Kelly J., age 32: Have compassion for difficult people
In my 20s, I worked with a woman my age that made life miserable for me. I can honestly say I hated her. She stole my paycheck out of my purse to grab a look at it, was constantly trying to trick me into divulging what company benefits I was receiving, and glared at me with disdain every time our eyes happened to meet. One day after work I turned the corner on the way to my car and saw her crying — her husband was bawling her out for some insignificant thing. Suddenly my heart almost broke with pity. Her life away from work was probably miserable. My compassion made things better for us in the office — we were actually pretty friendly by the time I left that job. I always remember that maybe hateful people have horrible home lives or other difficulties.

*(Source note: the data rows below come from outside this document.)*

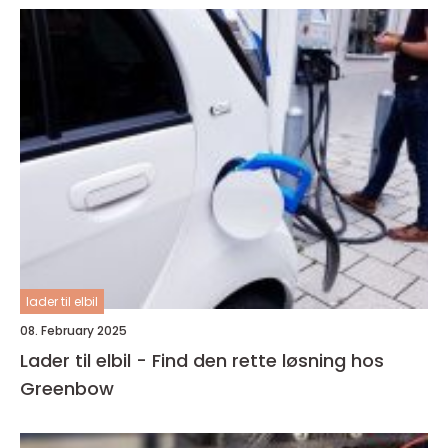
lader til elbil
08. February 2025
Lader til elbil - Find den rette løsning hos
Greenbow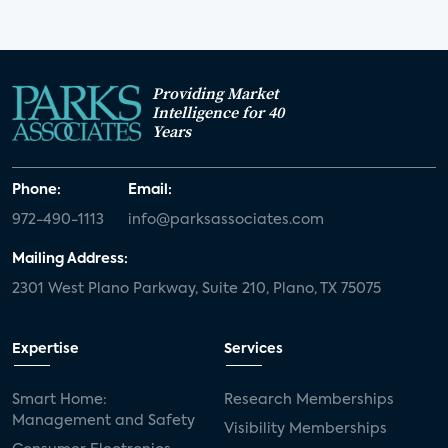
Providing Market
Intelligence for 40
Years
Phone:
Email:
972-490-1113
info@parksassociates.com
Mailing Address:
2301 West Plano Parkway, Suite 210, Plano, TX 75075
Expertise
Services
Smart Home:
Research Memberships
Management and Safety
Visibility Memberships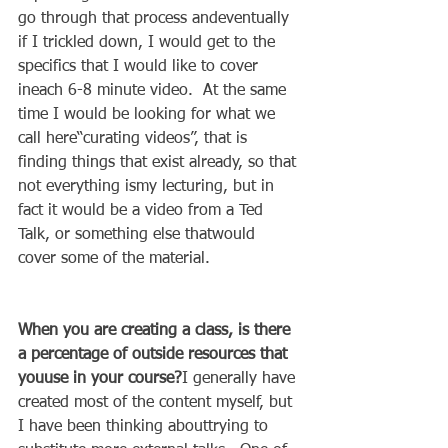
go through that process andeventually 
if I trickled down, I would get to the 
specifics that I would like to cover 
ineach 6-8 minute video.  At the same 
time I would be looking for what we 
call here“curating videos”, that is 
finding things that exist already, so that 
not everything ismy lecturing, but in 
fact it would be a video from a Ted 
Talk, or something else thatwould 
cover some of the material. 
When you are creating a class, is there 
a percentage of outside resources that 
youuse in your course?
I generally have 
created most of the content myself, but 
I have been thinking abouttrying to 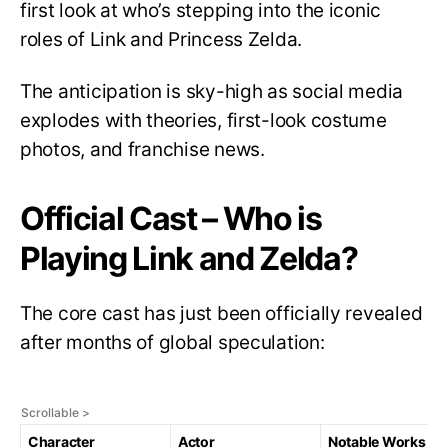
first look at who’s stepping into the iconic
roles of Link and Princess Zelda.
The anticipation is sky-high as social media
explodes with theories, first-look costume
photos, and franchise news.
Official Cast – Who is
Playing Link and Zelda?
The core cast has just been officially revealed
after months of global speculation:
Character
Actor
Notable Works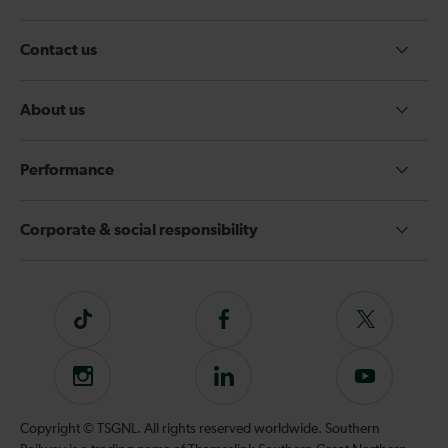
Contact us
About us
Performance
Corporate & social responsibility
Tiktok
Follow
Follow
us
us
on
on
Instagram
Follow
Subscribe
Facebook
Twitter
us
to
on
our
Copyright © TSGNL. All rights reserved worldwide. Southern
LinkedIn
YouTube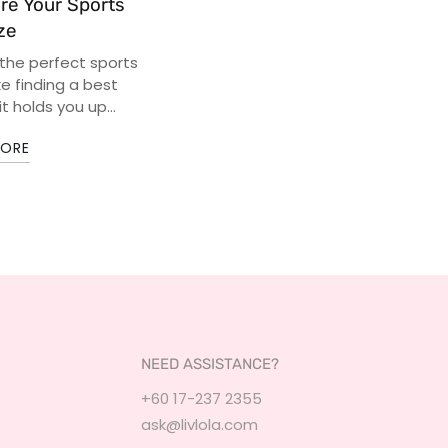
re Your Sports
ze
 the perfect sports
ike finding a best
it holds you up...
MORE
NEED ASSISTANCE?
+60 17-237 2355
ask@livlola.com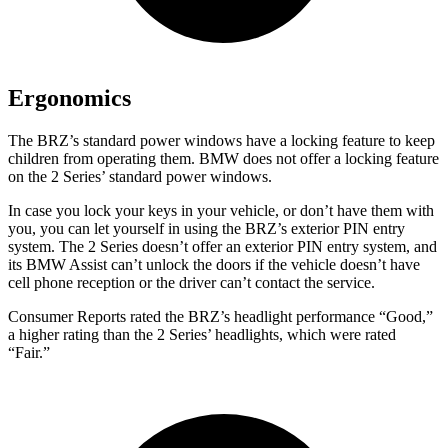
Ergonomics
The BRZ’s standard power windows have a locking feature to keep
children from operating them. BMW does not offer a locking feature
on the 2 Series’ standard power windows.
In case you lock your keys in your vehicle, or don’t have them with
you, you can let yourself in using the BRZ’s exterior PIN entry
system. The 2 Series doesn’t offer an exterior PIN entry system, and
its BMW Assist can’t unlock the doors if the vehicle doesn’t have
cell phone reception or the driver can’t contact the service.
Consumer Reports
rated the BRZ’s headlight performance “Good,”
a higher rating than the 2 Series’ headlights, which were rated
“Fair.”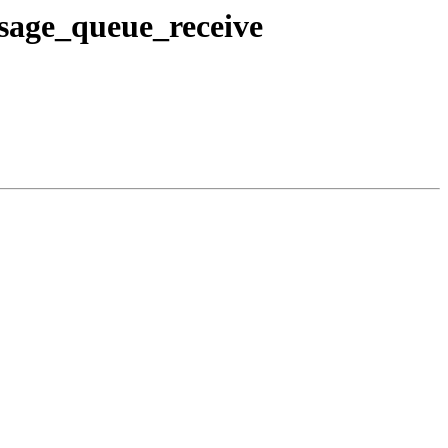
sage_queue_receive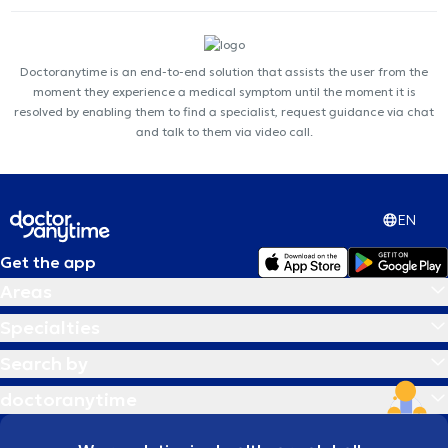
Doctoranytime is an end-to-end solution that assists the user from the
moment they experience a medical symptom until the moment it is
resolved by enabling them to find a specialist, request guidance via chat
and talk to them via video call.
EN
Get the app
Areas
Specialties
Search by
doctoranytime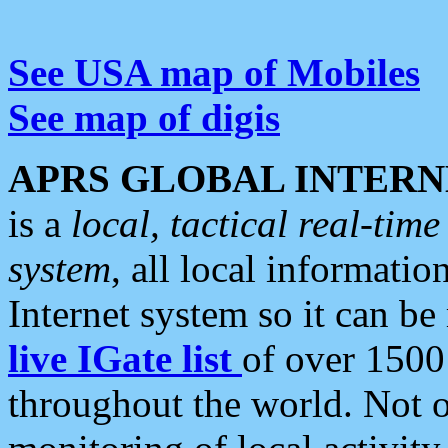
See USA map of Mobiles
See map of digis
APRS GLOBAL INTERN
is a
local, tactical real-ti
system
, all local informatio
Internet system so it can b
live IGate list
of over 1500
throughout the world. Not o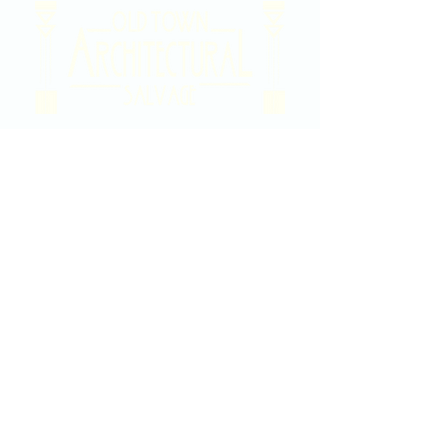
2020 East Douglas Ave, Wichita, KS
Contact Us
316-358-9931
Email Us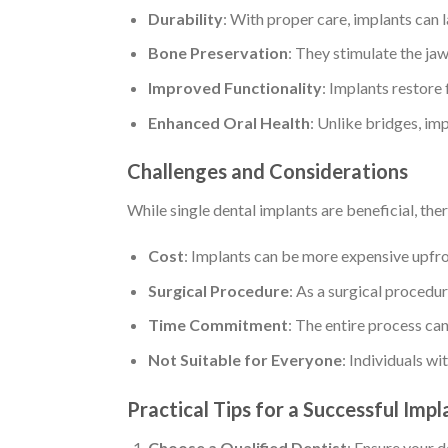
Durability
: With proper care, implants can la
Bone Preservation
: They stimulate the ja
Improved Functionality
: Implants restore 
Enhanced Oral Health
: Unlike bridges, imp
Challenges and Considerations
While single dental implants are beneficial, the
Cost
: Implants can be more expensive upfr
Surgical Procedure
: As a surgical procedur
Time Commitment
: The entire process can
Not Suitable for Everyone
: Individuals w
Practical Tips for a Successful Imp
Choose a Qualified Dentist
: Ensure your d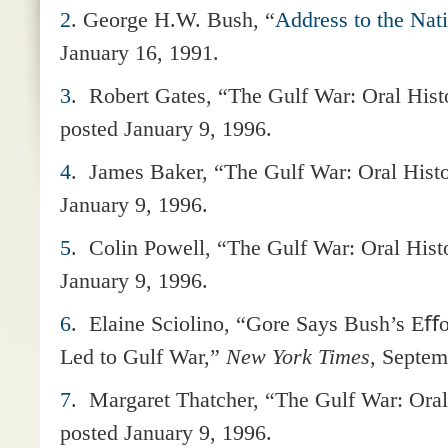
2
. George H.W. Bush, “
Address to the Nati
January 16, 1991.
3
.
Robert Gates, “The Gulf War: Oral Hist
posted January 9, 1996.
4
.
James Baker, “The Gulf War: Oral Hist
January 9, 1996.
5
.
Colin Powell, “The Gulf War: Oral Hist
January 9, 1996.
6
.
Elaine Sciolino, “Gore Says Bush’s Eﬀor
Led to Gulf War,”
New York Times
, Septem
7
.
Margaret Thatcher, “The Gulf War: Oral
posted January 9, 1996.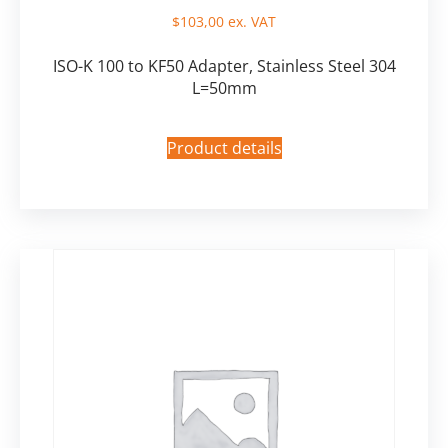
$
103,00
ex. VAT
ISO-K 100 to KF50 Adapter, Stainless Steel 304
L=50mm
Product details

Janice J., age 51: Maybe your ‘enemies’ are just busy
I worked in a law firm once. The lawyers were difficult and kind of secretive, even meeting behind closed doors, stone-faced as they walked by, seeming to not even like me. They seemed to want to make me uncomfortable half the time. One day I was having an awful day, and when they emerged from behind their latest session I exploded, thinking they were ready to fire me anyway. Instead, after my rant, they burst out laughing — one even brought me flowers later. I ended up realizing that maybe people who I thought were enemies really weren’t. They were just busy and more serious-minded than I was.
John B., age 55: Look beyond the surface
I work with a woman who, upon our first meeting, I immediately disliked. I am a long-haul truck driver, and so was she. She was rude, loud, and generally obnoxious. One day I pulled the truck in and there she was. I waited for some kind of sarcastic comment, but instead she offered me her car for as long as I needed it, since I didn’t have mine available. She is still the same — kind of loud and opinionated, but I learned I needed to look beyond even what all evidence showed me, and leave myself open to the good parts of a person — there’s always both, good and bad, in everyone.
Martin Luther King, Jr., said of Gandhi, “If humanity is to progress, Gandhi is inescapable. He lived, thought, acted and inspired by the vision of humanity evolving toward a world of peace and harmony.”
Learning from our enemies, even accepting them, is not easy, but we can try. The quest for peace — in the home, the office, the playground, or the world — never goes out of style.